Wskazało również inne formy pomocy, z których mogą korzystać producenci trzody chlewnej. Są to między innymi nieoprocentowane pożyczki na spłatę zobowiązań przez gospodarstwa produkujące trzodę chlewną oraz dopłaty do oprocentowania kredytów zaciągniętych przez gospodarstwa, które w wyniku ASF musiały zlikwidować stado.
W odpowiedzi MRiRW odniosło się również do postulatu dotyczącego zwolnienia rolników z dotrzymywania zobowiązań wynikających z umów dotacyjnych. Ministerstwo po raz kolejny wskazało, że to ARiMR podejmuje tutaj indywidualne decyzje w zależności od sytuacji rolnika.
Eksperci z WIR wskazują, że skuteczne wspieranie sektora musi bazować na instrumentach, które dadzą rolnikowi przynajmniej minimalną perspektywę funkcjonowania w stabilnych warunkach.
Według doniesień medialnych 7 krajów Wspólnoty blokuje pomoc unijną dla sektora trzody chlewnej. Są to jednocześnie najwięksi producenci i eksporterzy mięsa wieprzowego.
Producenci świń zmagają się z niskimi cenami w skupie tuczników i ograniczeniem eksportu w wyniku rozprzestrzeniania się afrykańskiego pomoru świń (ASF). Niemieckie notowania pozostały bez zmian, a krajowe ceny kolejny tydzień z rzędu...

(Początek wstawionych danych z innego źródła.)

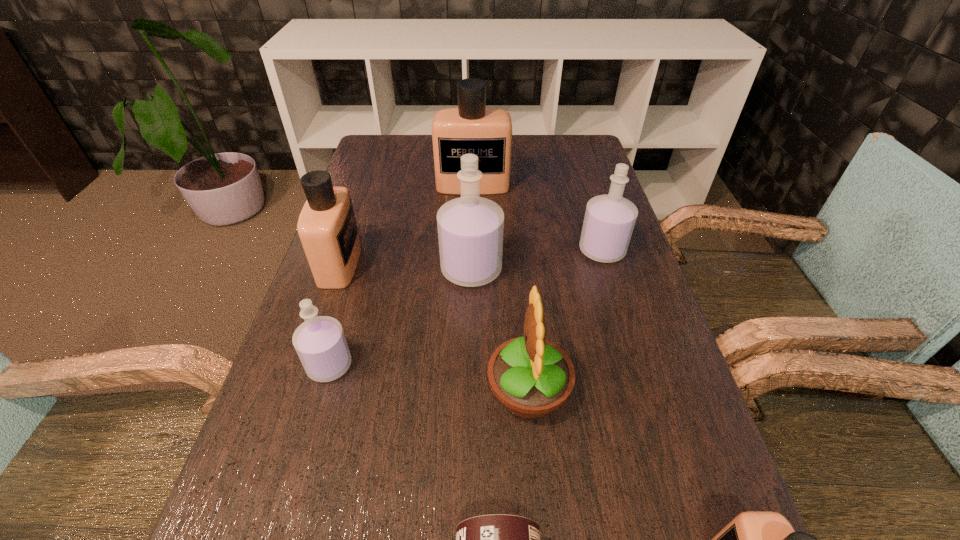 This screenshot has height=540, width=960. I want to click on free space that satisfies the following two spatial constraints: 1. on the front label of the biggest beige perfume; 2. on the front label of the leftmost beige perfume, so click(471, 264). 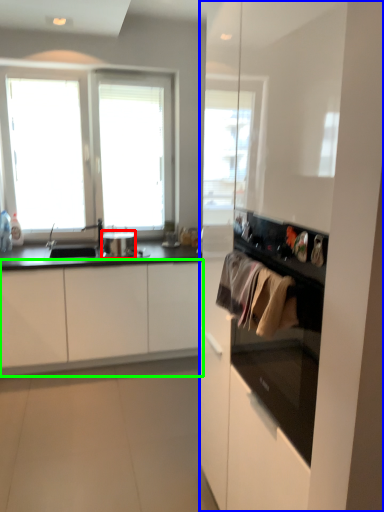 Question: Based on their relative distances, which object is nearer to appliance (highlighted by a red box)? Choose from dresser (highlighted by a blue box) and cabinetry (highlighted by a green box).

Choices:
 (A) dresser
 (B) cabinetry

Answer: (B) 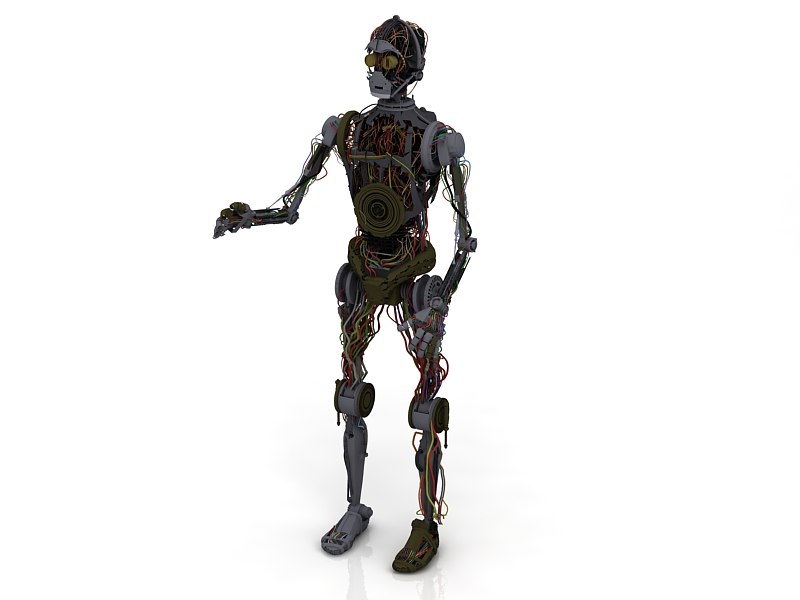 At what (x,y) coordinates should I click in order to perform the action: click on the chest. Please return your answer as a coordinate pair (x, y). Looking at the image, I should click on (384, 135). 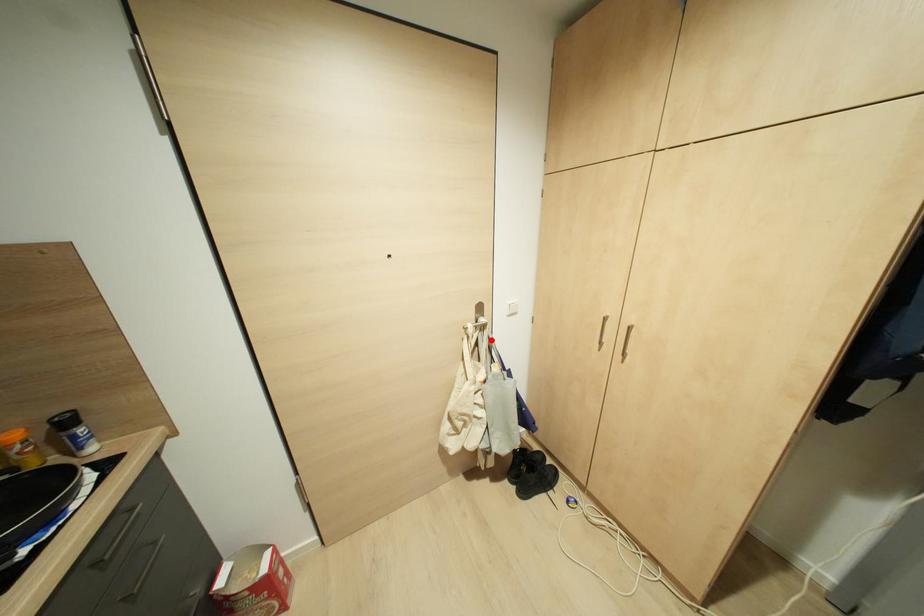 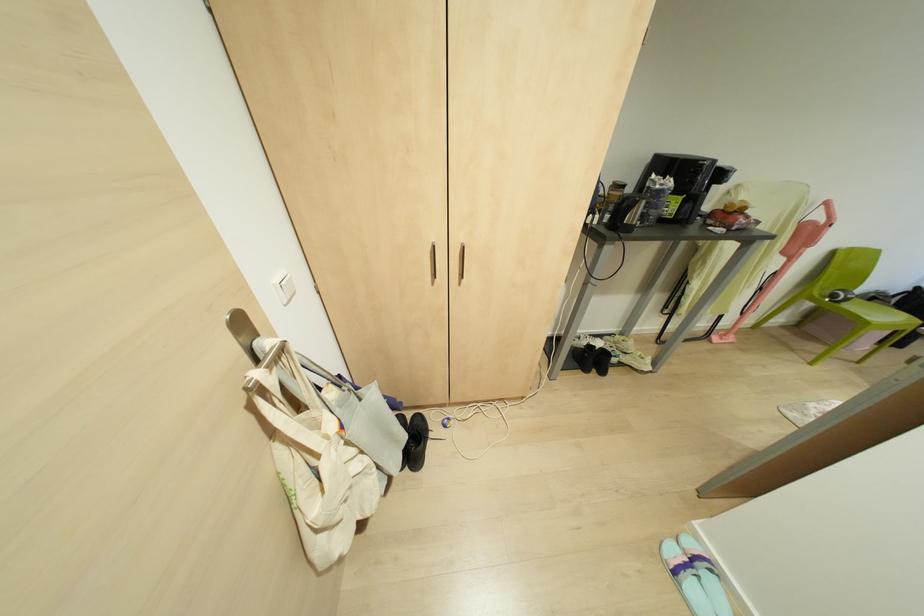 Question: I am providing you with two images of the same scene from different viewpoints. A red point is marked on the first image. Is the red point's position out of view in image 2?

Choices:
 (A) Yes
 (B) No

Answer: (B) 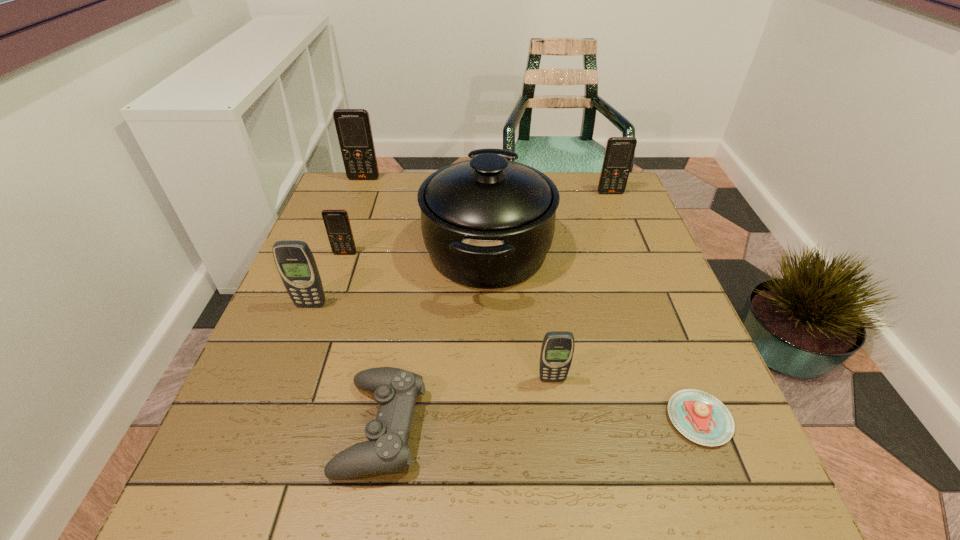 I want to click on vacant region at the left edge, so click(272, 416).

This screenshot has height=540, width=960. In order to click on vacant region at the right edge of the desktop in this screenshot , I will do `click(616, 241)`.

Where is `vacant space at the far left corner`? This screenshot has height=540, width=960. vacant space at the far left corner is located at coordinates (376, 197).

The height and width of the screenshot is (540, 960). In the image, there is a desktop. What are the coordinates of `blank space at the near left corner` in the screenshot? It's located at (220, 486).

Identify the location of vacant space at the near right corner. Image resolution: width=960 pixels, height=540 pixels. click(724, 478).

Find the location of a particular element. This screenshot has width=960, height=540. free space that is in between the saucepan and the bigger gray cellular telephone is located at coordinates (399, 277).

Identify the location of vacant space in between the control and the second smallest orange cellular telephone. (495, 310).

You are a GUI agent. You are given a task and a screenshot of the screen. Output one action in this format:
    pyautogui.click(x=<x>, y=<y>)
    Task: Click on the free point between the third nearest cellular telephone and the shortest object
    
    Given the screenshot: What is the action you would take?
    pyautogui.click(x=522, y=336)

Find the location of a particular element. The height and width of the screenshot is (540, 960). blank region between the fourth cellular telephone from left to right and the black saucepan is located at coordinates 519,314.

Locate an element on the screen. The width and height of the screenshot is (960, 540). free space between the shortest object and the tallest cellular telephone is located at coordinates (532, 299). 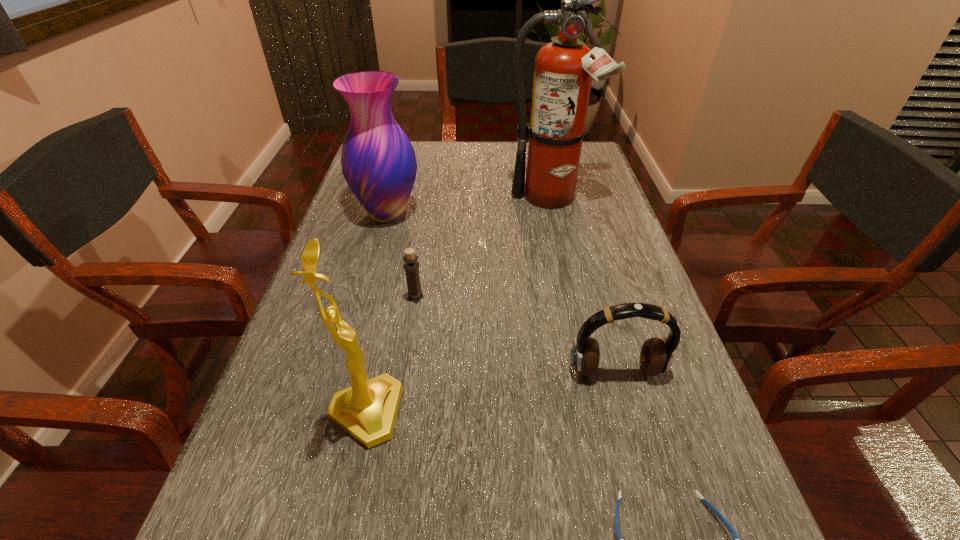 At what (x,y) coordinates should I click in order to perform the action: click on free location that satisfies the following two spatial constraints: 1. on the front side of the fourth nearest object; 2. on the right side of the vase. Please return your answer as a coordinate pair (x, y). The height and width of the screenshot is (540, 960). Looking at the image, I should click on (365, 298).

Locate an element on the screen. free space that satisfies the following two spatial constraints: 1. on the ear cup of the headset; 2. on the front-facing side of the award is located at coordinates (628, 413).

Where is `vacant region that satisfies the following two spatial constraints: 1. on the ear cup of the headset; 2. on the front-facing side of the award`? vacant region that satisfies the following two spatial constraints: 1. on the ear cup of the headset; 2. on the front-facing side of the award is located at coordinates (628, 413).

I want to click on free region that satisfies the following two spatial constraints: 1. from the nozzle of the fire extinguisher; 2. on the front-facing side of the award, so click(x=596, y=413).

Z uwagi na koncentrację sektora oraz problem z ograniczeniem eksportu do Chin, Komisja Europejska niechętnie podchodzi do wsparcia tego sektora, dlatego WIR proponuje instrumenty takie jak włączenie tradycyjnych polskich ras tj. WBP czy PBZ do grupy ras lokalnych, wspieranych w ramach Krajowego Planu Strategicznego z uwagi na unikalną jakość mięsa.
Działania te powinny być wsparte dotacjami dla mniejszych zakładów przetwórczych oraz współpracą z sieciami handlowymi, które zmierzają w kierunku dywersyfikacji dostaw i wspierania lokalnych produktów.
Kolejną formą wsparcia powinno być umożliwienie utrzymywania loch w systemie jarzmowym w przypadku dopłat do podwyższonego dobrostanu zwierząt oraz promowanie mięsa z polskich ras na rynku. Jednak na to musi być gotowy konsument z uwagi na nieco wyższą cenę pochodzących od tych zwierząt produktów.
Ten model ma też taką zaletę. Jego funkcjonowanie będzie można wspierać z funduszy unijnych, w przeciwieństwie do dużych tuczy przemysłowych.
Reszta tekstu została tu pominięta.